I didn’t know much about the x-brace but when I clicked on the thread I saw lots of very positive comments about this brace. I did a site search for the x-brace and even more info came up on how wonderful this mod is and some people were saying this was the perfect first suspension mod for them. The price was about the same as getting both front and rear sway bars and it sounded like I would get more benefit from the brace so I decided to join the group buy and bought the brace.

Before I explain the tricky install process, I do want to say that CarLabs customer service is superb. I ended up cross-threading the turnbuckle to one of the poles and when I gave CarLabs a call they immediately shipped me out a replacement free of charge! If I ever need something else for my car, I’ll make sure to check if they make it first. Ok, back to the install. When I first tried to install the parts I didn’t use anti-seize on the turnbuckle and while I was tightening one side I seized the threads. I talked to Andrew at CarLab on the phone and his thought was maybe there was some residue in the pole and when I screwed the turnbuckle in it cause the resistance which led to the cross-threading.

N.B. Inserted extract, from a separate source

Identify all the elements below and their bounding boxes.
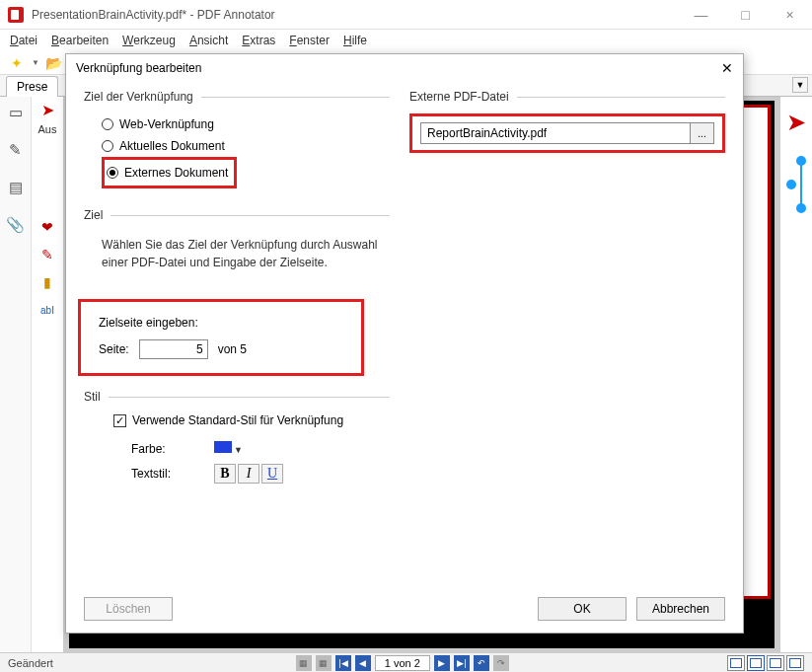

After I received the replacement parts I tried this install again. This time, I read some info from others who installed the brace and followed their instructions. One guy (and these are the instructions I followed) recommended test fitting the brace on the car before trying to install it because in his case the bottom bolt hole on the brace didn’t line up to the car frame. I did as he said and found out I too had the same issue. I had to burrow a dremel tool from a friend to make the hole larger and then everything fit correctly.

The install took my friend and I about 2 hours after we fixed the hole with the dremel. Over all it wasn’t too bad, there were just parts we had to keeping tinkering with to get things to align correctly. After the install I reattached my seat belts, reinstalled my back seat, and went for a drive. My first impression was I could definitely feel the back end tighter. The feeling of the back end wanting to slide out during a turn is not there anymore. I’ve only had about a week of driving around with this on the car so I haven’t had a chance to really test it out but so far I’m happy with the results. My only issue so far is I hear slight vibration in the back some times. I’ll probably take out my seats and make sure everything looks right this or next weekend. I do know the poles are really close to the frame of the car so maybe during a turn they end up touching? I’ll have to do more investigating.